NEW YORK (GenomeWeb News) – Drug firm Summit and the Children's National Medical Center in Washington today announced a collaboration for the development of a proteomic assay to measure biomarkers in support of Summit's candidate drug for Duchenne Muscular Dystrophy (DMD).
Under the terms of the deal, Yetrib Hathout, a principal investigator at CNMC's Center for Genetic Medicine Research, will develop a mass spectrometry-based assay to measure levels of a protein called utrophin in DMD muscle that may prove useful in treating the disease.
DMD is caused by genetic mutations that prevent the generation of dystrophin, a structural protein, in patients. As a result, DMD patients experience progressive muscle deterioration which ultimately leads to death.

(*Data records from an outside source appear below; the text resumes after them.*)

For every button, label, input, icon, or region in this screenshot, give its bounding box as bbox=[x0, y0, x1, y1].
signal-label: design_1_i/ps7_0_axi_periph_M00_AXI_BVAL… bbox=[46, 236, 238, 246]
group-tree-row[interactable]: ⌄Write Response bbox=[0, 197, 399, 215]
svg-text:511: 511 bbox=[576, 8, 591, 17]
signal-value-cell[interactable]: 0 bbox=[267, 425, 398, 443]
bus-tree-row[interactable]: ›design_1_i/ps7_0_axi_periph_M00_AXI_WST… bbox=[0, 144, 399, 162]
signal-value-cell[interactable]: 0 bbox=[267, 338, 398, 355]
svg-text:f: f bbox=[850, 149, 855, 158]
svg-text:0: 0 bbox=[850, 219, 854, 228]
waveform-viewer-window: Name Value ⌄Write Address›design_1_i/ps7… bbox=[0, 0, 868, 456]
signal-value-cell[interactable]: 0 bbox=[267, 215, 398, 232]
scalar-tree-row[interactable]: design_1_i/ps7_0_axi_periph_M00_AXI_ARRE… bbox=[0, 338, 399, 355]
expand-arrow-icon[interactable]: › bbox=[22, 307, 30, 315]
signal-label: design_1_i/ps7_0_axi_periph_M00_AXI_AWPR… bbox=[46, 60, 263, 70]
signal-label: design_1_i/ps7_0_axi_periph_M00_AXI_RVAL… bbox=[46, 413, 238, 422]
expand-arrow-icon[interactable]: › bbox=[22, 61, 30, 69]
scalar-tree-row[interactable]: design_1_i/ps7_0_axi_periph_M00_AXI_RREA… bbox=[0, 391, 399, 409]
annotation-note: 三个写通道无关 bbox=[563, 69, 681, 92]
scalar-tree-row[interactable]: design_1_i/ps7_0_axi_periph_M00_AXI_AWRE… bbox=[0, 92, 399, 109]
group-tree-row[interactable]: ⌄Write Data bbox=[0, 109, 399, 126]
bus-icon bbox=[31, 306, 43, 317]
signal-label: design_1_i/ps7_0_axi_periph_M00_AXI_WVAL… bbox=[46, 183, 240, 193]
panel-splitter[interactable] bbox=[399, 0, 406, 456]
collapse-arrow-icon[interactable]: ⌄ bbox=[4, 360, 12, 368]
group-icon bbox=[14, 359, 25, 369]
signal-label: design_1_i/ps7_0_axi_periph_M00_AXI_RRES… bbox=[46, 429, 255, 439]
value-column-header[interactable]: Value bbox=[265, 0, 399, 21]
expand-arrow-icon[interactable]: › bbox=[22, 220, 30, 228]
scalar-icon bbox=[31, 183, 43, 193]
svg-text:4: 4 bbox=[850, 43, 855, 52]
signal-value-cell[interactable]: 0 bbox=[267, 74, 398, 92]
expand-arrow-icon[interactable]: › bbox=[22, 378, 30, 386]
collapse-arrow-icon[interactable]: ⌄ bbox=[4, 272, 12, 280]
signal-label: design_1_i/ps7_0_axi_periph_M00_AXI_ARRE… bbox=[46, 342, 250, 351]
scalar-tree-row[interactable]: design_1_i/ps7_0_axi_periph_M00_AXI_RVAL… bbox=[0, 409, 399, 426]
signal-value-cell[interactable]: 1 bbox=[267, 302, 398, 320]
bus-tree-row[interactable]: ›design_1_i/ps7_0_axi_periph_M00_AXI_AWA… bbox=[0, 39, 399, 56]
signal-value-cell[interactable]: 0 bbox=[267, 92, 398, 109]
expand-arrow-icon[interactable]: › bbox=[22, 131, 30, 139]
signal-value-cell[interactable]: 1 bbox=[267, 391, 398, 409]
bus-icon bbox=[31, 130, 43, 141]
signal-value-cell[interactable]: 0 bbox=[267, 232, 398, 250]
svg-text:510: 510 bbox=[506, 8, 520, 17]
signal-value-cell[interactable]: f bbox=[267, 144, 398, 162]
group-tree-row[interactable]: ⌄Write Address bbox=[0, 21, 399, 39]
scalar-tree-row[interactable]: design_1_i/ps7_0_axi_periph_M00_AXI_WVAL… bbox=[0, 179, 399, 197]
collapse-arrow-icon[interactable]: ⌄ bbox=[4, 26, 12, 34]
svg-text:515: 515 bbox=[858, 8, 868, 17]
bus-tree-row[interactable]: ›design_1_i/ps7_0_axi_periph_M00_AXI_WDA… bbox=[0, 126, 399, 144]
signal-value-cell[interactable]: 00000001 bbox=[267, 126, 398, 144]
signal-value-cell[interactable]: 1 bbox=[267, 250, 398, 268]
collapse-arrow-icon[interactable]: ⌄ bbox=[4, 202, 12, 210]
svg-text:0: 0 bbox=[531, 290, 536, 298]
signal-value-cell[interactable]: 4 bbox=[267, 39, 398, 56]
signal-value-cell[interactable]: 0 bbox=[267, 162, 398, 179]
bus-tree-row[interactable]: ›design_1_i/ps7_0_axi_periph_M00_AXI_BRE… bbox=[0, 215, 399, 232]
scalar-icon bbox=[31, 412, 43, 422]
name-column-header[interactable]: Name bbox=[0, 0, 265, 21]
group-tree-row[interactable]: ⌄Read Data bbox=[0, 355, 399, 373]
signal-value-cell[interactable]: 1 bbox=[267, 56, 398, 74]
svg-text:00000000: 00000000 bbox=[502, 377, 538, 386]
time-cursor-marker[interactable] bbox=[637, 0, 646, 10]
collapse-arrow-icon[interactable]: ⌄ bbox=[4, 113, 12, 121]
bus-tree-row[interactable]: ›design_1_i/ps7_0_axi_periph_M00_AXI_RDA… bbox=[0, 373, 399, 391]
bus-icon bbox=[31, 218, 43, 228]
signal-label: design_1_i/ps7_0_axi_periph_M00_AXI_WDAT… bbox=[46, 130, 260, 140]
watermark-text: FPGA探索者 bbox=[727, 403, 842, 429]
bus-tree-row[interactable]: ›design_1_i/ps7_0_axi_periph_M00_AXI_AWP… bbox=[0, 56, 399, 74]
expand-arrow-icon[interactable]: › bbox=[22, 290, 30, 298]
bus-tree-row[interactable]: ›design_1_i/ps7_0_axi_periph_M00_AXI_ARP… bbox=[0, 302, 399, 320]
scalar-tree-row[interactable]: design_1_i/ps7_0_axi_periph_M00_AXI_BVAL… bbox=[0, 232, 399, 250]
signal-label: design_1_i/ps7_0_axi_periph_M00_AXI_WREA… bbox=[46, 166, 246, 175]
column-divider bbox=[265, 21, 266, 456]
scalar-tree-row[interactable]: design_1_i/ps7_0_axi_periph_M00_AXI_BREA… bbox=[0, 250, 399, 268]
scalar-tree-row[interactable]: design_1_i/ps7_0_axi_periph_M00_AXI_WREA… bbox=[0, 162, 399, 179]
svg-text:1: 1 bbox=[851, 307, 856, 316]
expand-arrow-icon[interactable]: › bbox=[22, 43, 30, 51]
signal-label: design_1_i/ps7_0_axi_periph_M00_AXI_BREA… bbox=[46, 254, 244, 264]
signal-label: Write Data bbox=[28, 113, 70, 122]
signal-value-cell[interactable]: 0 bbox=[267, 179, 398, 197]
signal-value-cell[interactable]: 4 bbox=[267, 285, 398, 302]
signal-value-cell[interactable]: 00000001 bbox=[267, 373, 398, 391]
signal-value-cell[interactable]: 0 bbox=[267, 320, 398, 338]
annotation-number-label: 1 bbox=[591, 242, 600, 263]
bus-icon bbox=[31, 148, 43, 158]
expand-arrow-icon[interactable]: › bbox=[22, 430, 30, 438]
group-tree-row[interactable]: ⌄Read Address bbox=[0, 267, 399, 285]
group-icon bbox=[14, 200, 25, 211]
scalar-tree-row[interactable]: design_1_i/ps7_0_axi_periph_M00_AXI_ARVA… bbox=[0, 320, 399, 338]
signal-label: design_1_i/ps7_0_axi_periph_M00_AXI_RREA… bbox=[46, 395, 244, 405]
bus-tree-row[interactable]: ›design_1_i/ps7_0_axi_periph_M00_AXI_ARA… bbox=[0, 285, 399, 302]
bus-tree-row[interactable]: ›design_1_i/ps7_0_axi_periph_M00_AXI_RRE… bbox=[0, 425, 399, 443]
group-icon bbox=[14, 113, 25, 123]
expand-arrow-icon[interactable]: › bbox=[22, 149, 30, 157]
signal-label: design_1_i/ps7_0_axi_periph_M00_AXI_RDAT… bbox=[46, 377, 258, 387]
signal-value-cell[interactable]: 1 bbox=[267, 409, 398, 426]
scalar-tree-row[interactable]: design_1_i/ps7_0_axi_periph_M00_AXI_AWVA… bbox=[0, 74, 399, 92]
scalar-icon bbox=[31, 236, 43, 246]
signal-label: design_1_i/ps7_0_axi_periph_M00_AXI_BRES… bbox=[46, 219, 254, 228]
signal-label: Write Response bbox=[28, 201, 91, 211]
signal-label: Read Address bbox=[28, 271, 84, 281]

Utrophin is a protein expressed in fetal and regenerating muscle that is functionally similar to dystrophin and which may potentially restore and maintain healthy muscle function.UK-based Summit has created a program aimed at developing utrophin modulators, and its lead utrophin modulator drug is called SMT C1100.
In late 2012 the company completed a Phase 1 clinical trial for SMT C1100 that indicated the drug is safe and well-tolerated. Developing biomarkers that can quantify utrophin protein levels in DMD muscles "will play an important role in providing evidence for the potential effectiveness of Summit's utrophin modulator drugs in future patient clinical trials," Summit said in a statement.
The Foundation to Eradicate Duchenne is providing funding to support the collaboration. Terms of the deal were not disclosed.